**Exercise objective:**
Return all lines of the data in which the string "những" occurs.

**Entries provided:**
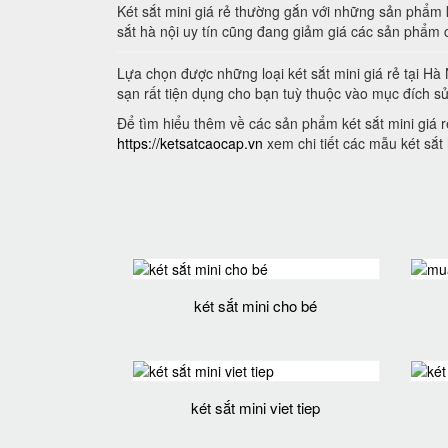
Két sắt mini giá rẻ thường gắn với những sản phẩm 
sắt hà nội uy tín cũng đang giảm giá các sản phẩm 
Lựa chọn được những loại két sắt mini giá rẻ tại H
sạn rất tiện dụng cho bạn tuỳ thuộc vào mục đích 
Để tìm hiểu thêm về các sản phẩm két sắt mini giá r
https://ketsatcaocap.vn
xem chi tiết các mẫu két sắt 
két sắt mini cho bé
két sắt mini viet tiep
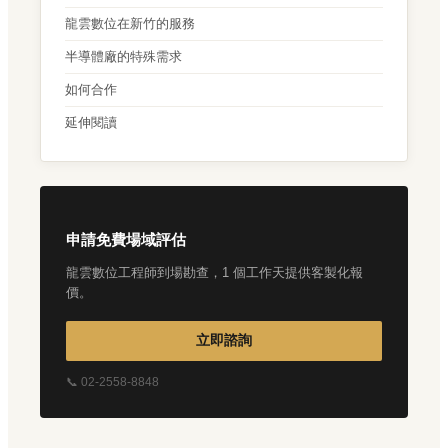
龍雲數位在新竹的服務
半導體廠的特殊需求
如何合作
延伸閱讀
申請免費場域評估
龍雲數位工程師到場勘查，1 個工作天提供客製化報
價。
立即諮詢
📞 02-2558-8848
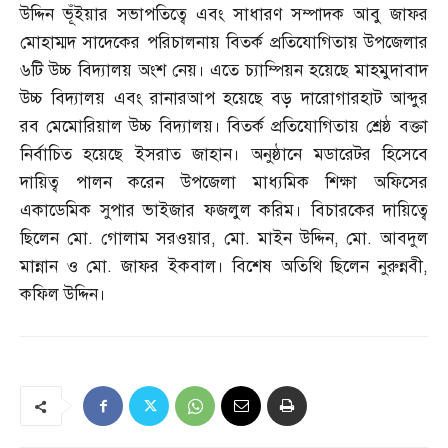
উদ্দিন ভূঁইয়ার সভাপতিত্বে এবং সাধারণ সম্পাদক আবু জাফর
মোহাম্মদ সাদেকের পরিচালনায় বিতর্ক প্রতিযোগিতায় উপজেলার
৬টি উচ্চ বিদ্যালয় অংশ নেয়। এতে চ্যাম্পিয়ন হয়েছে মাহমুদাবাদ
উচ্চ বিদ্যালয় এবং রানারআপ হয়েছে বড় দারোগারহাট আব্দুর
রব মেমোরিয়াল উচ্চ বিদ্যালয়। বিতর্ক প্রতিযোগিতায় শ্রেষ্ঠ বক্তা
নির্বাচিত হয়েছে ইসরাত জাহান। অনুষ্ঠানে মডারেটর হিসেবে
দায়িত্ব পালন করেন উপজেলা মাধ্যমিক শিক্ষা অফিসের
একাডেমিক সুপার ভাইজার ফজলুল করিম। বিচারকের দায়িত্বে
ছিলেন মো
.
গোলাম সরওয়ার
,
মো
.
মাইন উদ্দিন
,
মো
.
আবদুল
মান্নান ও মো
.
জাফর ইকবাল। বিশেষ অতিথি ছিলেন নুরুন্নবী
,
কফিল উদ্দিন।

**Your solution:**
Két sắt mini giá rẻ thường gắn với những sản phẩm 
Lựa chọn được những loại két sắt mini giá rẻ tại H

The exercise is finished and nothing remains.